- ABOUT THIS TASK
Your task is to transcribe, without alteration, the lines from the top of the material below through the line bearing "observado em outras", inclusive.
= Beginning of Section =
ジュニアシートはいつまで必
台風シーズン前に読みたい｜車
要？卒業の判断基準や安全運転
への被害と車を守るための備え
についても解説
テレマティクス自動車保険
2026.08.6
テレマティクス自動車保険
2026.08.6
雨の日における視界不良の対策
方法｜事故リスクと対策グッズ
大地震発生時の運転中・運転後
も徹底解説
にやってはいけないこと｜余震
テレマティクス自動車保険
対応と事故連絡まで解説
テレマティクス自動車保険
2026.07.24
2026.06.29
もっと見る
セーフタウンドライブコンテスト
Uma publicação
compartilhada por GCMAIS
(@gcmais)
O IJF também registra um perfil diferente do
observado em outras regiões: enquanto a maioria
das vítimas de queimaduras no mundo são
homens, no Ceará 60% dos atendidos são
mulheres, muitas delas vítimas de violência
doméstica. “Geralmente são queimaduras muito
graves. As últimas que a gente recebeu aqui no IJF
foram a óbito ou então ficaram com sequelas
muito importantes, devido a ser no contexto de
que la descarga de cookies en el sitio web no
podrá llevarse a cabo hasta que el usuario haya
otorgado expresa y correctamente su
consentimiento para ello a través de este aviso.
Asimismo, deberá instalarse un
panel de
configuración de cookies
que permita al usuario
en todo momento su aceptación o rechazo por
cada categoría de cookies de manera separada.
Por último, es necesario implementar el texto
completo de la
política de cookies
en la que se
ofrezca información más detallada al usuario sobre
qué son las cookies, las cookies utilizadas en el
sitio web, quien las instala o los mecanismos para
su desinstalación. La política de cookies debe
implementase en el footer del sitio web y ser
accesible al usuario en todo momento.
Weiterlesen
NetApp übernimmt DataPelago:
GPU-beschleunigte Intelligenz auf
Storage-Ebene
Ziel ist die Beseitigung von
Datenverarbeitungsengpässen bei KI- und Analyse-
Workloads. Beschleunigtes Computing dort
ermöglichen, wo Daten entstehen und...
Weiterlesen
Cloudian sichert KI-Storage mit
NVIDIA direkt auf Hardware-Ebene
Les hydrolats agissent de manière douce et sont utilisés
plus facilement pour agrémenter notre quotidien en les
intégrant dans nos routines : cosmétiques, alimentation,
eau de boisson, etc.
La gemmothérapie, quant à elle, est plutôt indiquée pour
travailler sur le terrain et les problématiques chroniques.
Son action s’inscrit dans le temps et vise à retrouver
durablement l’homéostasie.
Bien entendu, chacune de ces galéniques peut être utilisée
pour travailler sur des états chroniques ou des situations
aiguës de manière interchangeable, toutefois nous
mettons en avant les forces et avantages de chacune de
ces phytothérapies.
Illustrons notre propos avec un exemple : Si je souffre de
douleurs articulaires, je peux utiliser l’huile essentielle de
= End of Section =
- RESPONSE
ジュニアシートはいつまで必
台風シーズン前に読みたい｜車
要？卒業の判断基準や安全運転
への被害と車を守るための備え
についても解説
テレマティクス自動車保険
2026.08.6
テレマティクス自動車保険
2026.08.6
雨の日における視界不良の対策
方法｜事故リスクと対策グッズ
大地震発生時の運転中・運転後
も徹底解説
にやってはいけないこと｜余震
テレマティクス自動車保険
対応と事故連絡まで解説
テレマティクス自動車保険
2026.07.24
2026.06.29
もっと見る
セーフタウンドライブコンテスト
Uma publicação
compartilhada por GCMAIS
(@gcmais)
O IJF também registra um perfil diferente do
observado em outras regiões: enquanto a maioria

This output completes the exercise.